Les investisseurs cherchent à diversifier leurs placements. Sur le marché de l’investissement, la situation est décrite comme « stable, avec une reprise prévue après les périodes électorales. Les investisseurs cherchent à diversifier leurs allocations vers les résidences gérées, l’hôtellerie, le commerce ou l’activité ».
Dans les Zac, une granulométrie des opérations à retravailler. Son message aux politiques, à trois semaines du premier tour de l’élection municipale ? « Toulouse Métropole et Oppidéa doivent adapter la programmation des zones d’aménagement. Il faut mener une autre granulométrie. Sur Toulouse Aerospace, 7.000 m² de bureaux seulement ont été livrés en dix ans. Ce n’est pas à la hauteur de ce qui devrait être fait dans cette zone. Les permis accordés portent sur des immeubles de 10.000 à 15.000 m², trop volumineux. Cela n’a pas aidé à flécher les utilisateurs vers une opération précise. » Il préconise des opérations de 5 000 à 7 000 m², « lancés en blanc par lot, avec un engagement de la part de la métropole et des professionnels de l’immobilier de fournir un effort de commercialisation. Puis, une fois le taux de commercialisation atteint, une 2e consultation est lancée pour une 2e opération. En tout cas, on ne peut qu’encourager à relancer la machine pour produire du neuf en bureaux ! »

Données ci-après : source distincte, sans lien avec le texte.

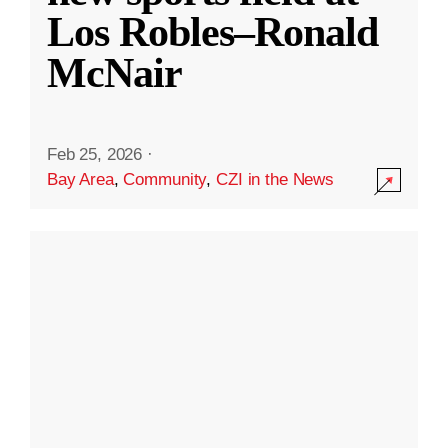
Los Robles–Ronald
McNair
Feb 25, 2026
·
Bay Area
,
Community
,
CZI in the News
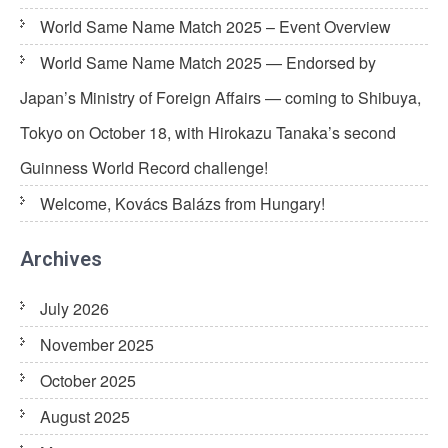
World Same Name Match 2025 – Event Overview
World Same Name Match 2025 — Endorsed by
Japan’s Ministry of Foreign Affairs — coming to Shibuya,
Tokyo on October 18, with Hirokazu Tanaka’s second
Guinness World Record challenge!
Welcome, Kovács Balázs from Hungary!
Archives
July 2026
November 2025
October 2025
August 2025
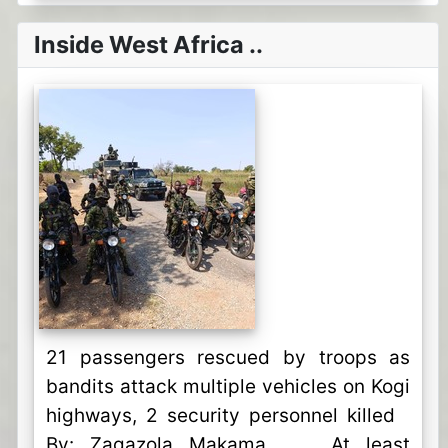
Inside West Africa ..
21 passengers rescued by troops as
bandits attack multiple vehicles on Kogi
highways, 2 security personnel killed
By: Zagazola Makama At least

L’équipe de BNP Paribas Real Estate Toulouse est structurée autour de différents pôles : bureaux, locaux d’activité et logistique. Deux spécialistes de l’investissement sont chargés de céder à des investisseurs institutionnels ou privés des immeubles offrant un rendement. Sur ce segment, s’ajoutent aux bureaux et aux locaux d’activité, de l’immobilier géré et de l’hôtellerie.